As duas regiões encontram-se entre as poucas superfícies europeanas fotografadas em alta resolução pela sonda Galileo. Ambas são formadas por matrizes de gelo de aspecto desordenado e textura irregular, que rodeiam blocos elevados, aparentemente correspondentes a fragmentos do terreno pré-existente. Cerca de 15 a 40% da superfície de Europa é formada por terrenos com esta natureza.

Mosaico cobrindo uma parte da região de Conamara Chaos, com uma área aproximada de 35 por 50 quilómetros. Reparem como os blocos irregulares embebidos na matriz congelada parecem conservar os padrões de falhas tectónicas que se encontrariam desenhadas no terreno pré-existente.
Crédito: NASA/JPL.

Até hoje , os cientistas têm interpretado o aspecto bizarro do terreno caótico de Europa como resultado de três processos distintos: actividade criovulcânica localizada; movimento de células convectivas ou diapiros no interior da crusta de gelo; ou fusão da camada de gelo superficial por contacto directo com as águas tépidas do oceano global europeano. Os primeiros dois processos funcionam apenas se a crusta de gelo tiver uma espessura superior a 10 quilómetros. O terceiro necessita de uma crusta fina e permeável, algo apenas possível se o calor de maré gerado no interior de Europa for substancialmente superior àquele calculado pela maioria dos investigadores.

Crusta fina ou crusta espessa? Representação artística dos dois modelos do interior de Europa. No modelo da crusta fina, a quantidade de calor gerada no fundo do oceano global europeano pode provocar a fusão da fina camada de gelo superficial, e consequentemente a formação de terreno caótico com deslocação de blocos de gelo. No modelo da crusta espessa, o calor gerado no interior de Europa não é suficiente para fundir a espessa camada de gelo que separa o oceano da superfície, pelo que estruturas como o terreno caótico se devem ao movimento de células convectivas de gelo.
Crédito: NASA/JPL/Michael Carroll.

O novo trabalho congrega aspectos dos dois modelos. De acordo com os autores, a análise da topografia destas regiões e a sua comparação com ambientes terrestres com características semelhantes, sugere que a formação do terreno caótico é um processo complexo que resulta da interacção das camadas superficiais de gelo impuro com gelo relativamente puro transportado por convecção das camadas mais profundas da crusta. Esta interacção tem como consequência directa a formação de massas líquidas de água que se concentram a profundidades mínimas de 3 quilómetros.
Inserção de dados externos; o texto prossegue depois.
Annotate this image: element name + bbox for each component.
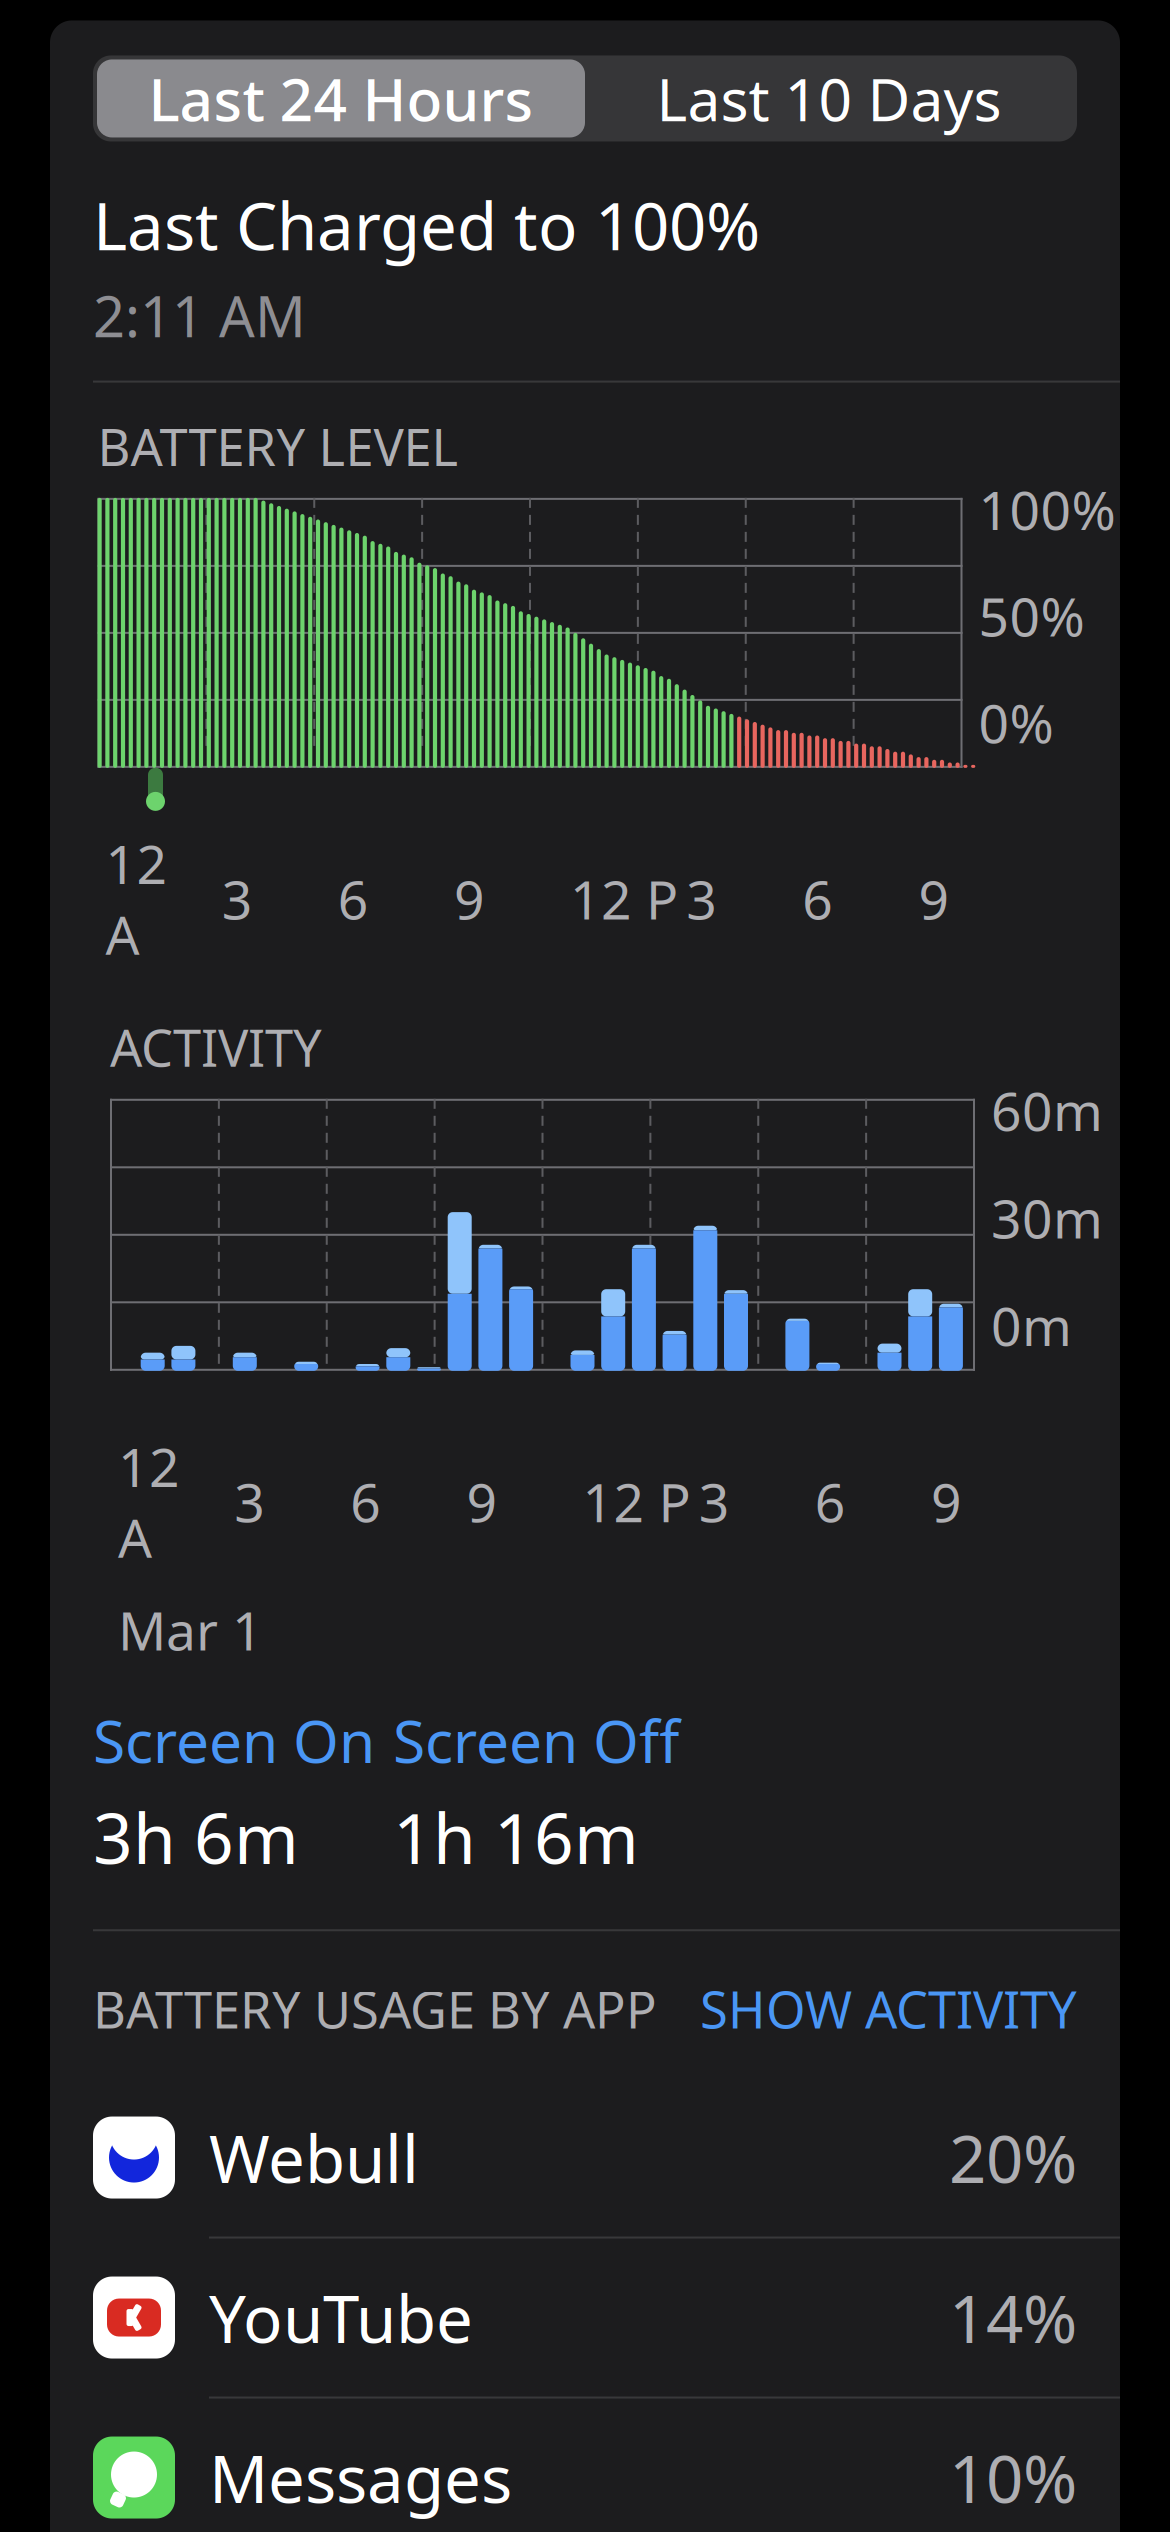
button[interactable]: Last 10 Days [585, 60, 1073, 138]
button[interactable]: YouTube [50, 2238, 1120, 2398]
button[interactable]: Messages [50, 2398, 1120, 2532]
staticText: 12 P [582, 1466, 690, 1537]
staticText: 3 [222, 863, 253, 934]
staticText: 100% [978, 474, 1116, 545]
staticText: YouTube [209, 2274, 473, 2361]
staticText: 12 A [106, 828, 168, 970]
staticText: 3 [699, 1466, 730, 1537]
staticText: 12 A [118, 1431, 180, 1572]
staticText: 60m [991, 1075, 1103, 1146]
staticText: Last 10 Days [656, 60, 1002, 137]
staticText: Screen On [93, 1701, 375, 1779]
staticText: 30m [991, 1182, 1103, 1253]
button[interactable]: SHOW ACTIVITY [680, 1965, 1077, 2053]
staticText: 6 [815, 1466, 846, 1537]
staticText: 12 P [570, 863, 678, 934]
staticText: 6 [350, 1466, 381, 1537]
staticText: 14% [949, 2274, 1077, 2361]
staticText: 6 [338, 863, 369, 934]
button[interactable]: Last 24 Hours [97, 60, 585, 138]
staticText: 9 [466, 1466, 497, 1537]
staticText: 0m [991, 1290, 1072, 1361]
staticText: ACTIVITY [110, 1014, 322, 1081]
staticText: 3 [686, 863, 717, 934]
staticText: 1h 16m [393, 1791, 639, 1883]
staticText: 9 [918, 863, 949, 934]
staticText: 2:11 AM [93, 278, 306, 353]
staticText: 50% [978, 580, 1084, 651]
staticText: 3 [234, 1466, 265, 1537]
button[interactable]: Webull [50, 2078, 1120, 2238]
staticText: Messages [209, 2434, 512, 2521]
staticText: 0% [978, 687, 1054, 758]
staticText: BATTERY LEVEL [98, 413, 458, 480]
staticText: Last 24 Hours [148, 60, 534, 137]
staticText: 9 [931, 1466, 962, 1537]
staticText: Last Charged to 100% [93, 182, 760, 268]
staticText: Screen Off [393, 1701, 679, 1779]
staticText: Mar 1 [118, 1594, 263, 1665]
staticText: 3h 6m [93, 1791, 299, 1883]
staticText: 20% [949, 2114, 1077, 2201]
staticText: 9 [454, 863, 485, 934]
staticText: BATTERY USAGE BY APP [93, 1975, 657, 2043]
staticText: 10% [949, 2434, 1077, 2521]
staticText: SHOW ACTIVITY [700, 1975, 1077, 2043]
staticText: Webull [209, 2114, 419, 2201]
staticText: 6 [802, 863, 833, 934]
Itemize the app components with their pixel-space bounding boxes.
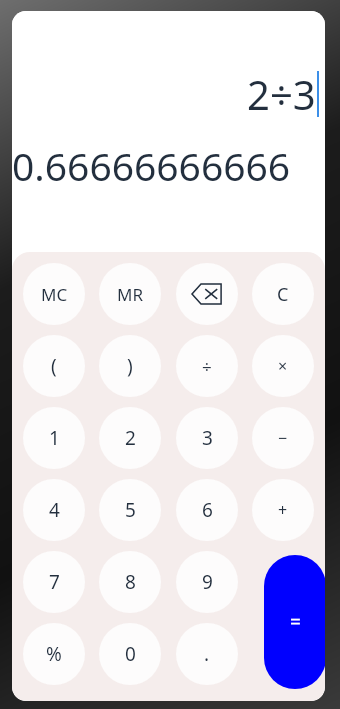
button[interactable]: = [264,555,325,689]
staticText: 7 [49,569,60,595]
staticText: 2 [125,425,136,451]
staticText: − [278,427,288,449]
staticText: 1 [49,425,60,451]
button[interactable]: 5 [99,479,161,541]
staticText: 0 [125,641,136,667]
staticText: 3 [202,425,213,451]
button[interactable]: 1 [23,407,85,469]
staticText: 0.66666666666 [12,139,291,192]
staticText: 8 [125,569,136,595]
staticText: MC [41,283,68,306]
button[interactable]: ( [23,335,85,397]
staticText: ÷ [202,355,212,378]
staticText: 2÷3 [247,67,316,121]
button[interactable]: MC [23,263,85,325]
button[interactable]: 4 [23,479,85,541]
staticText: 4 [49,497,60,523]
button[interactable]: % [23,623,85,685]
staticText: ) [127,353,133,379]
button[interactable]: 2 [99,407,161,469]
button[interactable]: C [252,263,314,325]
staticText: × [278,355,288,377]
button[interactable]: 9 [176,551,238,613]
staticText: + [278,499,288,521]
button[interactable]: ) [99,335,161,397]
button[interactable]: + [252,479,314,541]
button[interactable]: 6 [176,479,238,541]
button[interactable]: ÷ [176,335,238,397]
staticText: . [204,641,210,667]
staticText: C [277,282,289,307]
button[interactable]: 8 [99,551,161,613]
staticText: % [46,641,62,667]
staticText: 5 [125,497,136,523]
button[interactable]: Backspace [176,263,238,325]
button[interactable]: × [252,335,314,397]
staticText: = [290,609,301,635]
staticText: 9 [202,569,213,595]
staticText: 6 [202,497,213,523]
button[interactable]: MR [99,263,161,325]
button[interactable]: 3 [176,407,238,469]
button[interactable]: − [252,407,314,469]
button[interactable]: 7 [23,551,85,613]
button[interactable]: . [176,623,238,685]
button[interactable]: 0 [99,623,161,685]
staticText: ( [51,353,57,379]
staticText: MR [117,283,143,306]
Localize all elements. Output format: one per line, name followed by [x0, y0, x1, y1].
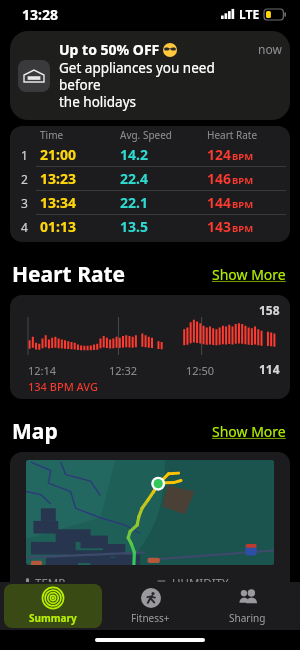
staticText: Summary — [29, 611, 77, 625]
staticText: BPM — [232, 174, 254, 187]
staticText: BPM — [232, 222, 254, 235]
staticText: Sharing — [229, 611, 266, 625]
staticText: 3 — [21, 195, 28, 211]
staticText: 2 — [21, 171, 28, 187]
staticText: 13:34 — [40, 193, 120, 212]
staticText: 134 BPM AVG — [28, 379, 99, 394]
button[interactable]: Up to 50% OFF — [10, 31, 290, 120]
staticText: BPM — [232, 150, 254, 163]
staticText: 12:14 — [28, 363, 57, 378]
staticText: Show More — [212, 265, 286, 284]
staticText: TEMP — [35, 575, 66, 591]
staticText: 54° — [41, 593, 81, 627]
staticText: 12:32 — [109, 363, 138, 378]
staticText: LTE — [239, 6, 260, 22]
staticText: 158 — [259, 302, 280, 318]
staticText: Avg. Speed — [120, 128, 207, 142]
staticText: Fitness+ — [131, 611, 170, 625]
staticText: 01:13 — [40, 217, 120, 236]
staticText: 14.2 — [120, 145, 207, 164]
staticText: 124 — [207, 145, 232, 164]
staticText: 114 — [259, 361, 280, 377]
staticText: Up to 50% OFF — [59, 40, 163, 59]
button[interactable]: 158 — [10, 295, 290, 399]
staticText: BPM — [232, 198, 254, 211]
staticText: Heart Rate — [12, 260, 210, 289]
button[interactable]: Time — [10, 126, 290, 242]
staticText: 1 — [21, 147, 28, 163]
staticText: Heart Rate — [207, 128, 286, 142]
staticText: 13.5 — [120, 217, 207, 236]
staticText: Time — [40, 128, 120, 142]
button[interactable]: Summary — [4, 584, 102, 628]
staticText: 22.4 — [120, 169, 207, 188]
staticText: now — [258, 41, 282, 57]
staticText: 144 — [207, 193, 232, 212]
staticText: 21:00 — [40, 145, 120, 164]
staticText: 41% — [157, 593, 207, 627]
button[interactable]: Sharing — [199, 582, 296, 630]
staticText: Map — [12, 417, 210, 446]
button[interactable]: Fitness+ — [102, 582, 199, 630]
staticText: HUMIDITY — [172, 575, 229, 591]
staticText: 12:50 — [186, 363, 215, 378]
staticText: 22.1 — [120, 193, 207, 212]
staticText: Show More — [212, 422, 286, 441]
staticText: 13:23 — [40, 169, 120, 188]
staticText: 4 — [21, 219, 28, 235]
staticText: 143 — [207, 217, 232, 236]
staticText: 13:28 — [22, 5, 58, 24]
staticText: 146 — [207, 169, 232, 188]
button[interactable]: Show More — [210, 263, 288, 286]
button[interactable]: Show More — [210, 420, 288, 443]
staticText: Get appliances you need before the holid… — [59, 59, 252, 111]
other: Route map — [26, 460, 274, 565]
button[interactable]: Route map — [10, 452, 290, 637]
A perda de volume resultante da fusão do gelo conduz à deformação e fragmentação da camada superficial – um processo que, segundo os autores, se encontra actualmente em actividade em Thera Macula. O ciclo encerra-se com a solidificação da massa liquida subsuperficial, o que provoca a formação de irregularidades topográficas típicas de regiões como Conamara Chaos.

Representação artística de um grande lago subsuperficial no interior da crusta de gelo de Europa.
Crédito: Britney Schmidt/Dead Pixel FX/University of Texas, Austin.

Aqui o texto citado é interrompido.